As a follow-up to Steve's post on how Mises can be read to have anticipated Smith's concept of "ecological rationality", and also to counter a current prevailing trend to trash rationality and embrace irrationality, I would like to point to a sentence of the philosopher David Schmidtz discussing his essay "Choosing Strategies". "To identify genuine, substantive connections between being rational and being moral, I now believe, we will have to work with humanly rational choice and humanly moral agency as they really are, not with the mathematically tractable idealizations of them."*
Schmidtz's book Rational Choice and Moral Agency is brilliant, and in fact one of my favorite books in philosophy. The fact that Schmidtz has always seemed to carve out the intellectual niche in his profession that moral theorizing and political theorizing is impotent unless it takes seriously the world in which we live both in terms of social relations and the constraints of the natural world has always struck this political economist as the most level headed in the genre.
I am fond of saying that "praxeology puts parameters on people's utopias" and David's use of humanly rational choosers in his approach to moral and political philosophy is consistent with this understanding of praxeology even though David would not necessarily draw that same conclusion. The basic point is that study of purposive human action need not entail maximizing agents, but cannot make use of such a stripped down model of man, if an accurate picture of man and society is to come out of the analysis. Why else do you think Mises spends so much time and mental effort in the first 100 pages of Human Action, trying to establish for the reader the uncertainty of the environment, the ignorance of the future, and the open-ended nature of the human choice problem?** Mises is a rational choice theorist, but one that focused on "humanly rational choice" and not "mathematically tractable idealizations" of choice. And his entire analysis from the logic of human action to the dynamics of the entrepeneurial market process is dependent on this human, as opposed to mechanical, perspective.
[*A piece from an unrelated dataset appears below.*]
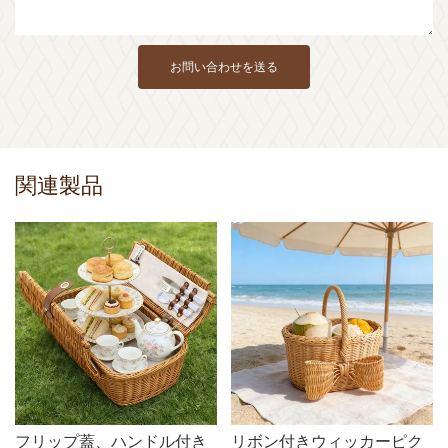
お問い合わせを送る
関連製品
フリップ蓋、ハンドル付き
リボン付きウィッカーピク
If this is so, then what does this have to say to those critics of the excessive ambitions of rational choice theorizing in the social sciences and how would the social sciences be reconstituted given both the critique and this avenue for reconstruction?
*Schmidtz, Person, Polis, Planet (New York: Oxford Univesity Press, 2008), p. 5.
** William Jaffe in his classic paper on the marginal revolutionaries argued that Menger differed from Jevons and Walras and was not vulnerable to the Veblen-type criticism of the "lightening calculator" because to Menger man was forever caught between alluring hopes and haunting fears. The poetry of Jaffe aside, he hit the nail on the head with respect to the Austrian tradition of economic theorizing --- undestanding "humanly rational choice" not "mathematical tractability" has always been the goal of the enterprise, and sees its most complete defenses in the works of Mises and Hayek.